Figure 6—figure supplement 1
Second flower showing that dynamic fluctuations of ATML1 are independent of endoreduplication.
(A) Raw images of pATML1::mCitrine-ATML1 (white) from a live imaging series of a developing lgo mutant sepal. Images were taken every 8 hr for 64 hr. (B) Heat map showing corresponding mCitrine-ATML1 concentrations (total fluorescence divided by area) at each time point from (A). (C) Traces of cells that do not reach the inferred threshold (1.4) in G2 of the cell cycle and are predicted to remain small, nsmall = 87. (D) Cell traces of cells that reach the inferred threshold (1.4) during G2 of the cell cycle that are predicted to become giant. ngiant = 26. The trace ends when the cell is predicted to become giant. (E) Single small cell lineage tracked through time (64 hr). Each nucleus image is outlined in a color associated with its ploidy: yellow = 2C, blue = 4C. (F) Tracked mCitrine-ATML1 concentration levels corresponding to the single cell lineage in (E). A total of 196 lineages were tracked (n = 756 cells). Associated with Figure 6 and Video 9.

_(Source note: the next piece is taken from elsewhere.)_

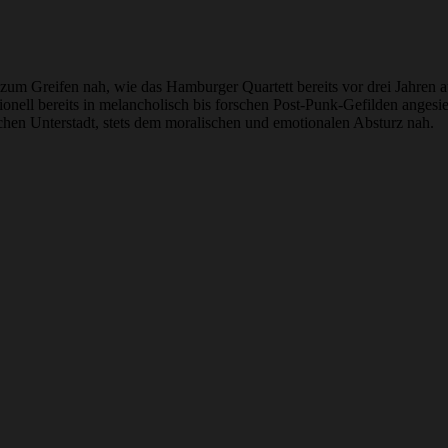
s zum Greifen nah, wie das Hamburger Quartett bereits vor drei Jahren a
itionell bereits in melancholisch bis forschen Post-Punk-Gefilden ange
ichen Unterstadt, stets dem moralischen und emotionalen Absturz nah.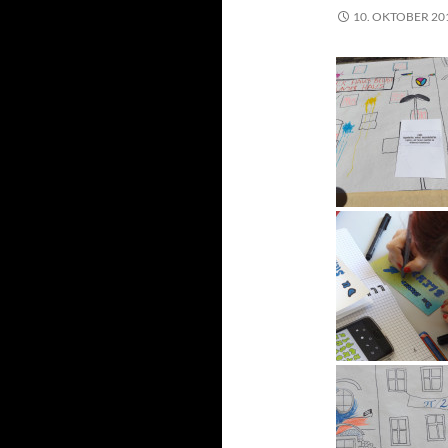
10. OKTOBER 20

Figure 6—figure supplement 2
Third flower showing that dynamic fluctuations of ATML1 are independent of endoreduplication.
(A) Raw images of pATML1::mCitrine-ATML1 (white) from a live imaging series of a developing lgo mutant sepal. Images were taken every 8 hr for 64 hr. Labels below the snapshots display the time after the time course was initiated, in hour units. (B) Heat map showing corresponding mCitrine-ATML1 concentrations (total fluorescence divided by area) at each time point from (A). (C) Traces of cells that do not reach the inferred threshold (1.4) in G2 of the cell cycle and are predicted to remain small. nsmall=128. (D) Cell traces of cells that reach the inferred threshold (1.4) during G2 of the cell cycle that are predicted to become giant. ngiant = 8. The trace ends when the cell is predicted to become giant. (E) Single small cell lineage tracked through time (64 hr). Each nucleus image is outlined in a color associated with its ploidy: yellow = 2C, blue = 4C. The cell with the X is lost from our tracking. (F) Tracked mCitrine-ATML1 concentration levels corresponding to the single cell lineage in (E). A total of 151 lineages were tracked (n = 619 cells). Associated with Figure 6 and Video 10.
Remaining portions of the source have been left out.